Some SJSU faculty have expressed disagreement with the California State University and our California State University Employee Union’s (CSUEU) seniority based layoff process for staff university employees. Some folks in the campus community have said bad things about our staff employee’s union regarding it.
Remember, this was a process negotiated over many rounds of contract negotiations, over many contract terms, by staff union and CSU management representatives. This agreement was ratified by the staff members themselves; as well as by the CSU trustees. This is not just the union’s process; it is CSU and the union’s process. This is what BOTH labor and management agreed to and this is what the employees ratified!
The staff union has a legal obligation, called a duty of fair representation, to enforce the current collective bargaining agreement (contract) that exists between CSU and the California State Employees Union (CSUEU). Here are the terms of that agreement as it applies to staff layoffs:
Article 24.5 of that agreement says, “The President shall establish the order of layoff for permanent employees in a classification in reverse order of seniority. For employees in classifications with skill levels, the President shall establish the order of layoff for permanent employees in a skill level in reverse order of seniority.”
Article 24.6 of that agreement says, “An employee who possesses documentable specialized skills that are needed for the program, not possessed by other employees in classification(s), or skill levels within classifications, undergoing layoff, may be excluded by the President from the layoff list.” (I have been told there is a strict definition of this, but I am not personally aware of what that definition is.)
If a change of that agreement were to be proposed; it would need to be proposed by the union or management, it would require a meet and confer between the chancellor’s office and union representatives, the drafting of a side letter, then a ratification vote on the part of all represented employees at all the CSU campuses in the sate of California. This is what happened when the furlough agreement was approved last year.
You might want to look at article 24 so you know the constraints that both the union and the university are working under. If the union were to violate the agreement the union could be sued. One more thing, this is a contract between CSU and the union. No other party is a party to the contract agreement. Faculty have as much right to get involved with this process as staff have to get involved with the faculty’s retention, tenure and promotion procedure.

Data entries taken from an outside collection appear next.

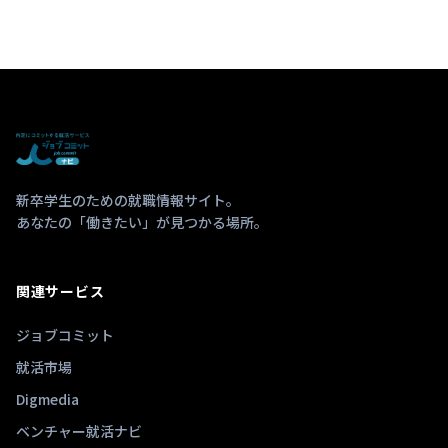
新卒学生のための就職情報サイト。
あなたの「働きたい」が見つかる場所。
関連サービス
ジョブコミット
就活市場
Digmedia
ベンチャー就活ナビ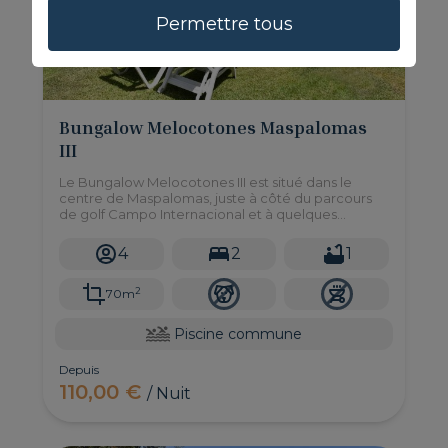
Permettre tous
Bungalow Melocotones Maspalomas
III
Le Bungalow Melocotones III est situé dans le
centre de Maspalomas, juste à côté du parcours
de golf Campo Internacional et à quelques
minutes de route des plages de Maspalomas et
de Meloneras.
4
2
1
2
70m
Piscine commune
Depuis
110,00 €
/ Nuit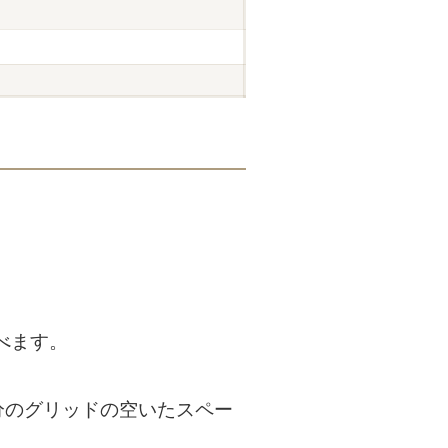
べます。
分のグリッドの空いたスペー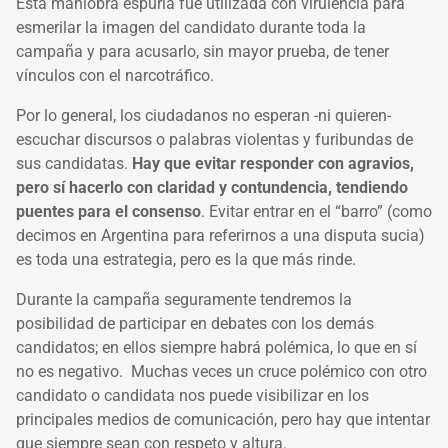
Esta maniobra espuria fue utilizada con virulencia para
esmerilar la imagen del candidato durante toda la
campaña y para acusarlo, sin mayor prueba, de tener
vínculos con el narcotráfico.
Por lo general, los ciudadanos no esperan -ni quieren-
escuchar discursos o palabras violentas y furibundas de
sus candidatas.
Hay que evitar responder con agravios,
pero sí hacerlo con claridad y contundencia, tendiendo
puentes para el consenso
. Evitar entrar en el “barro” (como
decimos en Argentina para referirnos a una disputa sucia)
es toda una estrategia, pero es la que más rinde.
Durante la campaña seguramente tendremos la
posibilidad de participar en debates con los demás
candidatos; en ellos siempre habrá polémica, lo que en sí
no es negativo. Muchas veces un cruce polémico con otro
candidato o candidata nos puede visibilizar en los
principales medios de comunicación, pero hay que intentar
que siempre sean con respeto y altura.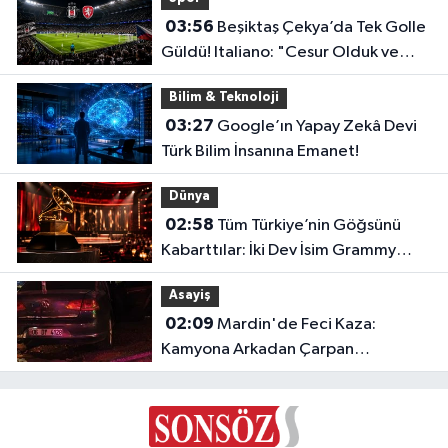
03:56
Beşiktaş Çekya’da Tek Golle
Güldü! Italiano: "Cesur Olduk ve
Karşılığını Aldık"
Bilim & Teknoloji
03:27
Google’ın Yapay Zekâ Devi
Türk Bilim İnsanına Emanet!
Dünya
02:58
Tüm Türkiye’nin Göğsünü
Kabarttılar: İki Dev İsim Grammy
Jürisine Seçildi!
Asayiş
02:09
Mardin'de Feci Kaza:
Kamyona Arkadan Çarpan
Otomobilde 1 Ölü, 2 Ağır Yaralı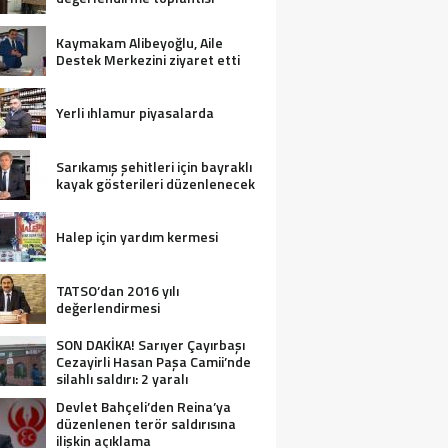
Kaymakam Alibeyoğlu, Aile
Destek Merkezini ziyaret etti
Yerli ıhlamur piyasalarda
Sarıkamış şehitleri için bayraklı
kayak gösterileri düzenlenecek
Halep için yardım kermesi
TATSO’dan 2016 yılı
değerlendirmesi
SON DAKİKA! Sarıyer Çayırbaşı
Cezayirli Hasan Paşa Camii’nde
silahlı saldırı: 2 yaralı
Devlet Bahçeli’den Reina’ya
düzenlenen terör saldırısına
ilişkin açıklama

Of course we want to save as many jobs as possible. We want to stop layoffs!
But, if there is to be a layoff, then we (the union and CSU) need to follow the procedure we agreed to. It is our process!
NOTE –> These are my own personal opinions, views, information and perspectives regarding the labor movement in general and our local union, Chapter 307 of CSUEU, the California State University Employees Union at SJSU, San Jose State University, San Jose, California. This in NOT meant to represent the official union position on this matter.